■ **Prompt**
Give the records below again, word for word. No pictures belong in the copy.

■ **Input material**
· · · ·

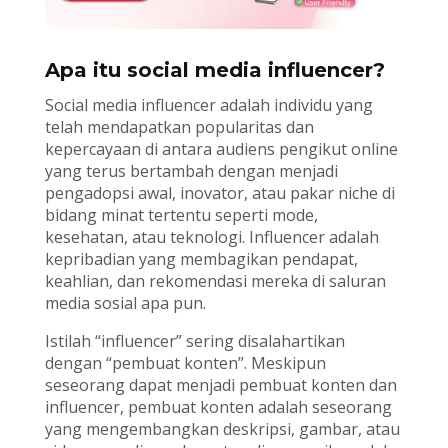
Apa itu social media influencer?
Social media influencer adalah individu yang
telah mendapatkan popularitas dan
kepercayaan di antara audiens pengikut online
yang terus bertambah dengan menjadi
pengadopsi awal, inovator, atau pakar niche di
bidang minat tertentu seperti mode,
kesehatan, atau teknologi. Influencer adalah
kepribadian yang membagikan pendapat,
keahlian, dan rekomendasi mereka di saluran
media sosial apa pun.
Istilah “influencer” sering disalahartikan
dengan “pembuat konten”. Meskipun
seseorang dapat menjadi pembuat konten dan
influencer, pembuat konten adalah seseorang
yang mengembangkan deskripsi, gambar, atau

· · · ·

■ **Exercise solution**
Apa itu social media influencer?
Social media influencer adalah individu yang
telah mendapatkan popularitas dan
kepercayaan di antara audiens pengikut online
yang terus bertambah dengan menjadi
pengadopsi awal, inovator, atau pakar niche di
bidang minat tertentu seperti mode,
kesehatan, atau teknologi. Influencer adalah
kepribadian yang membagikan pendapat,
keahlian, dan rekomendasi mereka di saluran
media sosial apa pun.
Istilah “influencer” sering disalahartikan
dengan “pembuat konten”. Meskipun
seseorang dapat menjadi pembuat konten dan
influencer, pembuat konten adalah seseorang
yang mengembangkan deskripsi, gambar, atau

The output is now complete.